I think I can safely say we have all experienced this, or some version of this. The moment that we choose pizza over salad for the third time in a week. When we reach for the jar of peanut butter even though we’re already full. When we eat food we know will make us feel sick, because for some reason it doesn’t matter (my personal pitfall). In these moments, the immediate satisfaction provides more comfort than the satisfaction of our health, and we give way to impulsive actions that leave us feeling unbalanced.
I know this might all sound very negative, but it’s not. If we can begin to use our eating habits as a conversation starter between our bodies and ourselves, then these actions can become vital in our pathway to wellness. Imagine you’ve just pulled an all-nighter: maybe you got two hours of sleep because you were working, out with friends, taking care of the family. Whatever it is, it’s left you exhausted. Chances are, the next day you might be a little more hungry than normal, especially for foods that provide quick energy like sugar and carbs. That’s okay. Your body is telling you it needs a little extra fuel for the day. But now expand that same scenario to a week, a month. At that point, your body is trying to tell you that these actions are not sustainable, that it’s running on low, and that it’s going to crash if something doesn’t change. This is good. Your body is telling you what it needs, and if you listen, you can give your body what it needs in a way that is satisfying in the moment and in line with your overall health goals in the long run..
I’ve noticed this in myself not only during times of physical stress, but also mental stress. In particular, when I’m feeling unfulfilled emotionally, I find myself trying to replace that emotional nourishment with food. Or if I feel like everything is going crazy around me, I end up snacking, rather than committing to a single meal. If we can begin to recognize these changes as they arise, if we can begin to understand why we are eating, we can use food as a way to reflect on our situation in life early on, and maintain our well-being through the process.
The question remains, then, how to reach this mindfulness? This will change from person to person, so it’s important to experiment with different methods to find what works for you, but I have a few suggestions to get you started. I believe that identifying habits is a great way to stat.
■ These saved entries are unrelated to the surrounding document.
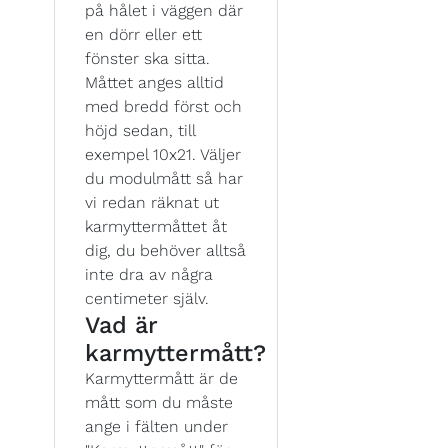
på hålet i väggen där
en dörr eller ett
fönster ska sitta.
Måttet anges alltid
med bredd först och
höjd sedan, till
exempel 10x21. Väljer
du modulmått så har
vi redan räknat ut
karmyttermåttet åt
dig, du behöver alltså
inte dra av några
centimeter själv.
Vad är
karmyttermått?
Karmyttermått är de
mått som du måste
ange i fälten under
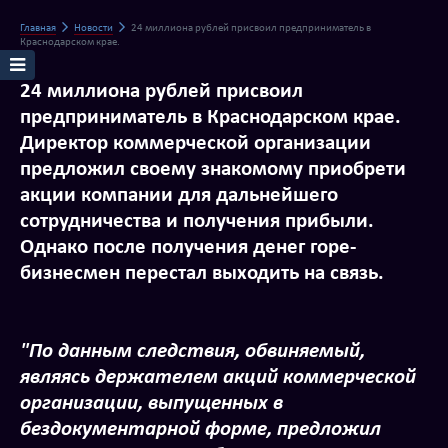
Главная
Новости
24 миллиона рублей присвоил предприниматель в
Краснодарском крае.
24 миллиона рублей присвоил
предприниматель в Краснодарском крае.
Директор коммерческой организации
предложил своему знакомому приобрети
акции компании для дальнейшего
сотрудничества и получения прибыли.
Однако после получения денег горе-
бизнесмен перестал выходить на связь.
"По данным следствия, обвиняемый,
являясь держателем акций коммерческой
организации, выпущенных в
бездокументарной форме, предложил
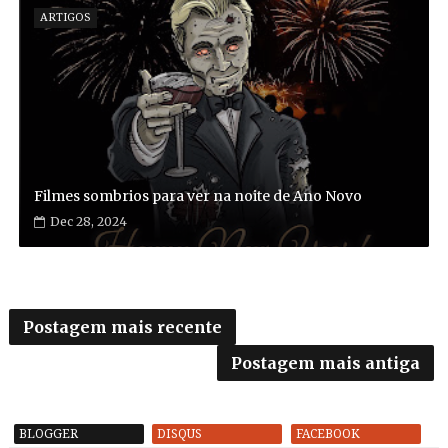
ARTIGOS
Filmes sombrios para ver na noite de Ano Novo
Dec 28, 2024
Postagem mais recente
Postagem mais antiga
BLOGGER
DISQUS
FACEBOOK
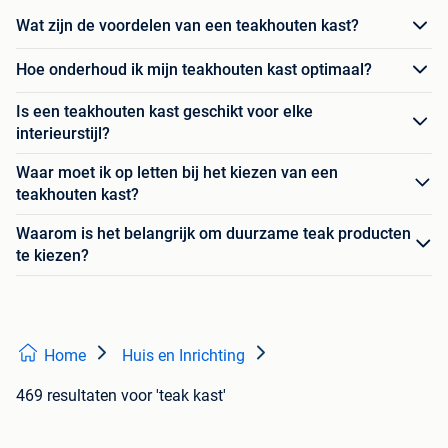
Wat zijn de voordelen van een teakhouten kast?
Hoe onderhoud ik mijn teakhouten kast optimaal?
Is een teakhouten kast geschikt voor elke
interieurstijl?
Waar moet ik op letten bij het kiezen van een
teakhouten kast?
Waarom is het belangrijk om duurzame teak producten
te kiezen?
Home
Huis en Inrichting
469 resultaten
voor 'teak kast'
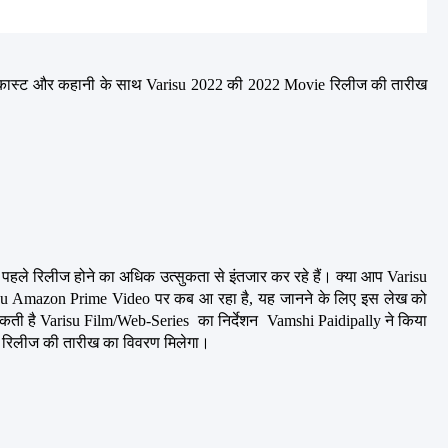
 कास्ट और कहानी के साथ Varisu 2022 की 2022 Movie रिलीज की तारीख 
हले रिलीज होने का अधिक उत्सुकता से इंतजार कर रहे हैं। क्या आप Varisu 
risu Amazon Prime Video पर कब आ रहा है, यह जानने के लिए इस लेख को 
कती है Varisu Film/Web-Series  का निर्देशन  Vamshi Paidipally ने किया 
e रिलीज की तारीख का विवरण मिलेगा।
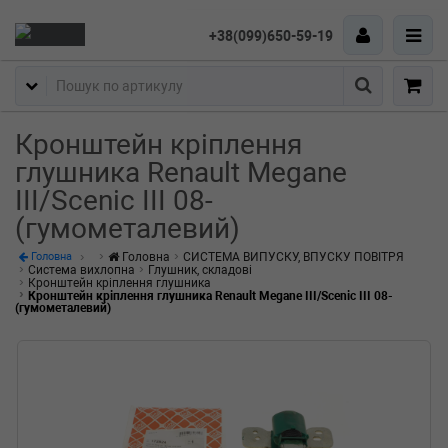
+38(099)650-59-19
Пошук
Кронштейн кріплення
глушника Renault Megane
III/Scenic III 08-
(гумометалевий)
Головна
СИСТЕМА ВИПУСКУ, ВПУСКУ ПОВІТРЯ
Головна
Система вихлопна
Глушник, складові
Кронштейн кріплення глушника
Кронштейн кріплення глушника Renault Megane III/Scenic III 08-
(гумометалевий)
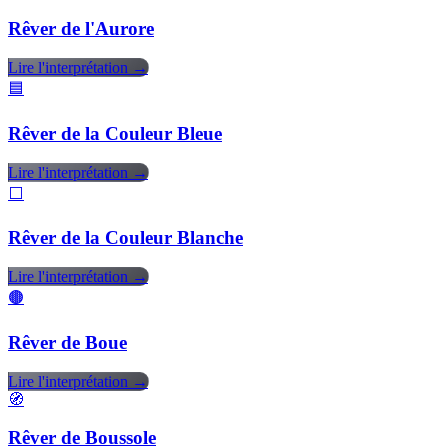
Rêver de l'Aurore
Lire l'interprétation →
🟦
Rêver de la Couleur Bleue
Lire l'interprétation →
⬜
Rêver de la Couleur Blanche
Lire l'interprétation →
🟤
Rêver de Boue
Lire l'interprétation →
🧭
Rêver de Boussole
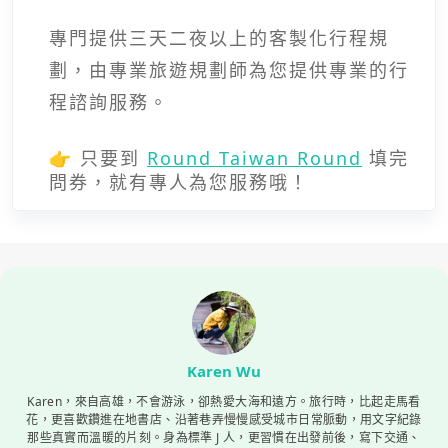
專門提供三天二夜以上的客製化行程規
劃，由專業旅遊規劃師為您提供專業的行
程諮詢服務。
👉 只要到
Round Taiwan Round
填完
問券，就有專人為您服務哦！
Karen Wu
Karen，來自高雄，不會游泳，卻熱愛大海和遠方。旅行時，比起走馬看
花，更喜歡鑽進在地書店、沿著巷弄慢慢感受城市日常脈動，用文字紀錄
那些真實而溫暖的片刻。身為標準 J 人，更習慣在出發前後，寫下交通、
Tips for using food to reflect
Record: Take a week to record your eating habits and food choices. At the same time, record your sleep quality, stress levels, and emotional state. At the end of the week, compare the two and see if you can identify any patterns. You might discover some patterns you didn’t realize you had, and identifying these can help you to be aware of them and make different decisions in the future.
Respire: Taking a few moments to breathe before you eat anything is also a great quick fix, and can help you break out of these patterns. It’s hard at first, but if you take two minutes to breathe and reflect before you eat, you might find that you’re actually craving something instead of food (like emotional comfort or a moment to relax), or make healthier decisions.
Redirect: If you’re stuck in a cycle of mindless or emotional eating, I find that it’s helpful to make alternative options. Have a list of these available on the kitchen fridge or inside the snack cabinet so you don’t need to think of them on the spot. For me, I find that taking a bath or using rose essential oil can feed the nourishment I feel I need. Taking a walk, meditating, or spending some intimate time with your partner are other great options. Precooking meals is another great way to make sure something nourishing is always on hand.
Eating habits are an amazing way that our body tries to communicate with us, and can provide us with an early opportunity to reflect on our lives before we find ourselves out of balance. Whatever your situation might be, even if everything is calm at the moment, paying attention to your eating habits and tendencies is a great tool for self-reflection, and can often uncover needs we were not even aware we had.